If a servant defames a third party while performing his/her duties, the


employer is held liable. Defamation is the communication of a false
statement that harms the reputation of an individual. For instance, if a
journalist publishes a defamatory article about a person, the employer
may be held liable for the damages caused by the article.

Acts of Conversion:

Conversion is the act of wrongfully taking or using another person's


property without their consent. If a servant takes or uses another
person's property without their consent while performing his/her
duties, the employer is liable. For example, if a moving company
employee steals a customer's property while packing the customer's
items, the employer is held responsible for the damages caused by the
employee.

Acts of Trespass:

If a servant enters the property of a third party without their consent


while performing his/her duties, the employer is held liable for any
damages caused. For example, if a delivery driver enters a private
property without the owner's consent and causes damage to the
property, the employer may be held liable.

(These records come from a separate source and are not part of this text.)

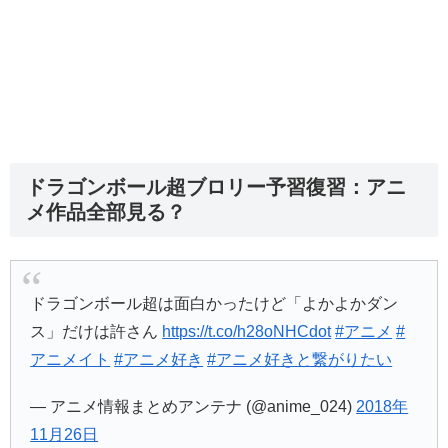
ドラゴンボール超ブロリー予習復習：アニ
メ作品全部見る？
ドラゴンボール超は面白かったけど「よかよかダン
ス」だけは許さん
https://t.co/h28oNHCdot
#アニメ
#
アニメイト
#アニメ好き
#アニメ好きと繋がりたい
— アニメ情報まとめアンテナ (@anime_024)
2018年
11月26日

In conclusion, the principle of vicarious liability holds the master


responsible for the wrongful acts of the servant committed while
performing their duties. The employer is held liable for acts of
negligence, misrepresentation, assault, defamation, conversion, and
trespass. However, the employer is not liable for acts committed by
the servant outside the scope of employment. It is, therefore,
important for employers to provide training to their employees and
monitor their activities to minimize the risks of liability.